Baseball is cruel. Baseball is not fair.
Not fair, as in you can win 100 games and still get nowhere. Not fair, as in you can win 100 games and still finish second because the other team is eight games better. Not fair when that other team scores the equivalent of two touchdowns, two extra points and a safety in the division series to embarrass you on your home turf, making your 100 wins irrelevant.
Yankees fans do not take easily to losing. Twenty-seven world championships will do that to you. Now, the Bronx Bombers are at risk of going a whole decade without reaching the World Series.
Has that ever happened before? Of course, before the advent of baseball nobody was going to the World Series. Actually, it was the 1910s. So this is new for the Yanks and their fans.

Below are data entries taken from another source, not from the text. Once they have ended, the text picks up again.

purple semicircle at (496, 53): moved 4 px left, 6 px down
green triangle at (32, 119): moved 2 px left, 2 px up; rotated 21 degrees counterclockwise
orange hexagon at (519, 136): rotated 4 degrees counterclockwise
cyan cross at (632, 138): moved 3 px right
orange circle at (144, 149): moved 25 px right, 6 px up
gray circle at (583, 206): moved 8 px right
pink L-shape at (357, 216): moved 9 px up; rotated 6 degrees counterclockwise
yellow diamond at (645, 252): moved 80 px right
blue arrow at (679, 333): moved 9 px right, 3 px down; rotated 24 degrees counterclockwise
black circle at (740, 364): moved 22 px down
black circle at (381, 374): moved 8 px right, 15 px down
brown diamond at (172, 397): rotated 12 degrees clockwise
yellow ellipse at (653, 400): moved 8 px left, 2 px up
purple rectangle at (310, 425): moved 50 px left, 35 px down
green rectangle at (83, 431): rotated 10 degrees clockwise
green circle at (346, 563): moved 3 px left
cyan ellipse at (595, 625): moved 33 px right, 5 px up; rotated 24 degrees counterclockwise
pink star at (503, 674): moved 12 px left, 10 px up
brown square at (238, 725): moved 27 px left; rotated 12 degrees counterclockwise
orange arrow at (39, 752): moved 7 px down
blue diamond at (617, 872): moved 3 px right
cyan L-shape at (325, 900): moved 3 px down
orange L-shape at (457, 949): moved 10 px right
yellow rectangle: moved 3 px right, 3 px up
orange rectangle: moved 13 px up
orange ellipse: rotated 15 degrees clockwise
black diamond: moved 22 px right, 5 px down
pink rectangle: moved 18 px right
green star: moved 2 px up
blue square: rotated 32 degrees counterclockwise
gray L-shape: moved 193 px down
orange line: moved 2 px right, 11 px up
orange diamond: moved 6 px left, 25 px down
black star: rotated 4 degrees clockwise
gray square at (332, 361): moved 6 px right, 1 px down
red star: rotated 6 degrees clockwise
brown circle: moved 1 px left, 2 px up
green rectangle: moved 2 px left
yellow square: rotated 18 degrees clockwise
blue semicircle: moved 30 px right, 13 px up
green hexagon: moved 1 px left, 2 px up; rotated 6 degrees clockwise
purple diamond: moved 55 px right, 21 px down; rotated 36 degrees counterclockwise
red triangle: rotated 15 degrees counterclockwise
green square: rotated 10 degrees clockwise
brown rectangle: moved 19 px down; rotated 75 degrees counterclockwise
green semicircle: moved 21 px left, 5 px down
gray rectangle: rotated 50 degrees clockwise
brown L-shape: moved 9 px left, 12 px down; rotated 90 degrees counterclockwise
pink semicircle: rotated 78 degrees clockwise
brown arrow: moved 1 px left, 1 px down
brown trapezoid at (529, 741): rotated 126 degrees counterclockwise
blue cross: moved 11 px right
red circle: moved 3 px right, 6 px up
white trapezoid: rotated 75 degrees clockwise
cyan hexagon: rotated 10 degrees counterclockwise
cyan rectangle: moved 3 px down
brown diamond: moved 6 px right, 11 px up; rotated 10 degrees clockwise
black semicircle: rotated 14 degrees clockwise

I did not yell at the television set. History shows that Yankees baseball is one of the few reasons I will yell at a television, which is an animation object but does not respond to an aggressive posture. It would be a smart TV indeed that did. I am not alone in this. I’ve seen plenty of people yell at televisions while games are on.
There was no better reason than in game three, when the Yankees were plundered by a score of 16-1. I’d yelled at the TV during the playoffs the year before, when a different manager, Joe Girardi, was leaving a pitcher in way too long even though every other sentient being on the globe knew it was time to take the guy out. This was like watching a horror movie when a character is about to open a door and everybody knows something very bad is behind that door but the character goes ahead and opens the door anyway. Very scary.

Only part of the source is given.